Challenging corporate mythology
COMMENTARY | December 340, 2011
Large multinational corporations, unlike small businesses, are run on a 'lifeless model,' writes Sam Smith, who argues that journalists and policymakers should be focusing their attention on small business needs instead.
Excerpted from an article in Sam Smith's Progressive Review: "Some ways to occupy the future. . . and our economic system,"
By Sam Smith
news@prorev.com
The right has successfully convinced people that multinational corporations operate in the same way as your friendly neighborhood druggist. In fact, it is hard to find examples where the former even slightly replicate the latter. Yet this myth is perpetuated not only by politicians but by the media.
In fact, large corporations repeatedly drive smaller firms out of business.
Large corporations don’t treat customers as fellow members of their communities but merely as a market to exploit.
Large corporations, unlike small businesses, are run on the lifeless model described by John McKnight: “The structure of institutions is a design established to create control of people. On the other hand, the structure of associations is the result of people acting through consent. . . You will know that you are in a community if you often hear laughter and singing. You will know you are in an institution, corporation, or bureaucracy if you hear the silence of long halls and reasoned meetings.”
Large corporations, unlike small businesses, do not constrain their ambitions in order to maintain respect and honor within a community.
Large corporations are not the major job creators; small businesses are. As the Small Business Admininstration noted in a 2010 report, “While small and large firms provide roughly equivalent shares of jobs, the major part of job generation and destruction takes place in the small firm sector, and small firms provide the greater share of net new jobs.”
Large corporations are, in fact, the nation’s major job exporters, not to mention all the money they launder overseas while avoiding domestic taxes. Yes Magazine recently put it this way:
“Between 2000 and 2009, U.S. transnational corporations, which employ roughly 20 percent of all U.S. workers, slashed their U.S. employment by 2.9 million even as they increased their overseas workforce by 2.4 million. ...
"A series of Kauffman Foundation studies find that nearly all job growth in the United States comes from entrepreneurial startups, which by their nature are products of Main Street. It is equally significant that more than 90 percent of the entrepreneurs responsible for job growth come from middle-class or the top end of lower-class backgrounds. Less than 1 percent of America’s job-creating entrepreneurs come from extremely rich or extremely poor backgrounds.”
The carefully concealed truth is that Wall Street and corporate America hate free markets. That's why these welfare fathers keep tens of thousands of lobbyists in Washington -- to protect them from the random effects of the competition they so frequently extoll. That's why they invented welfare programs for multinationals such as GATT and NAFTA, and why they have their own branch of government -- the Federal Reserve -- to keep the economy working the way they want it.

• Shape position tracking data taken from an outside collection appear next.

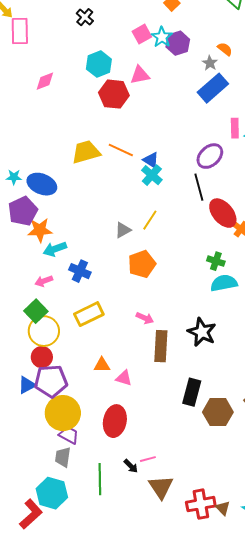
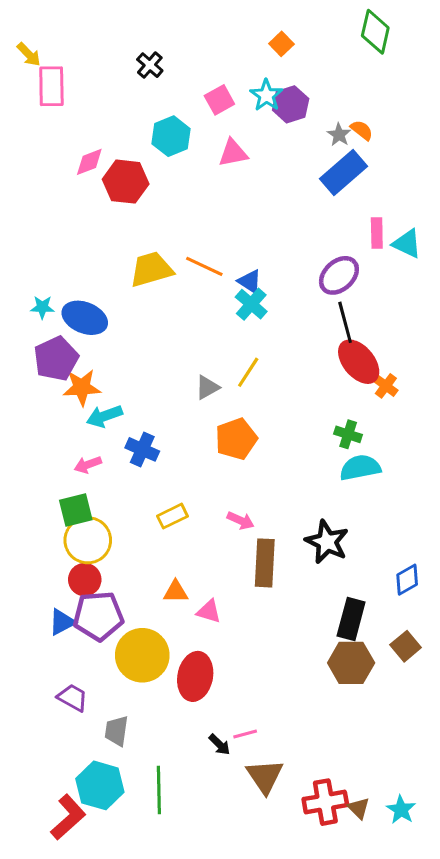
pink square: (142, 34) -> (219, 100), moved
orange semicircle: (225, 49) -> (362, 130), moved
red hexagon: (114, 94) -> (126, 182), moved
black line: (199, 187) -> (345, 322), moved
green square: (36, 311) -> (76, 510), turned 30
yellow rectangle: (89, 314) -> (173, 516), moved, size x0.7
black rectangle: (192, 392) -> (351, 619), moved
yellow circle: (63, 413) -> (142, 655), moved
purple trapezoid: (69, 435) -> (73, 698), moved
green line: (100, 479) -> (159, 790), moved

The least free of all markets is to be found at the Pentagon, where defense contractors have become so dependent on their single customer -- the military -- that more than a few simply wouldn't know how to survive in normal business competition.
Generally speaking, the smaller the business the more it resembles the great myths of capitalism. If you want to find out what free enterprise is really about talk to a street vendor and not a Fortune 500 executive.
Typically, members of the 1% are not there because they are smarter or more creative than those in small business. As C. Wright Mills noted:
“If we took the one hundred most powerful men in America, the one hundred wealthiest, and the one hundred most celebrated away from the institutional positions they now occupy, away from their resources of men and women and money, away from the media of mass communication . . . then they would be powerless and poor and uncelebrated. For power is not of a man. Wealth does not center in the person of the wealthy. Celebrity is not inherent in any personality. To be celebrated, to be wealthy, to have power, requires access to major institutions, for the institutional positions men occupy determine in large part their chances to have and to hold these valued experiences.”
Most free workers in this country were self-employed well into the 19th century. Further, until the last decades of the 19th century, Americans believed in a degree of fair distribution of wealth that would shock many today. James L. Huston wrote in the American Historical Review:
"Americans believed that if property were concentrated in the hands of a few in a republic, those few would use their wealth to control other citizens, seize political power, and warp the republic into an oligarchy. Thus to avoid descent into despotism or oligarchy, republics had to possess an equitable distribution of wealth."
Such a distribution, in theory at least, came from enjoying the "fruits of one's labor" but no more. Businesses that sprung up didn't flourish on competition because there generally wasn't any and, besides, cooperation worked better. You didn't need two banks or two drug stores in the average town. Prices and business ethics were not regulated by the marketplace but by a complicated cultural code and the fact that the banker went to church with his depositors.
Although the practice was centuries old, the term capitalism -- and thus the religion -- didn't even exist until the middle of the 19th century.
Americans were intensely commercial, but this spirit was propelled not by Reaganesque fantasies about competition but by the freedom that engaging in business provided from the hierarchical social and economic system of the monarchy. Business, including the exchange as well as the making of goods, was seen as a natural state allowing a community and individuals to get ahead and to prosper without the blessing of nobility.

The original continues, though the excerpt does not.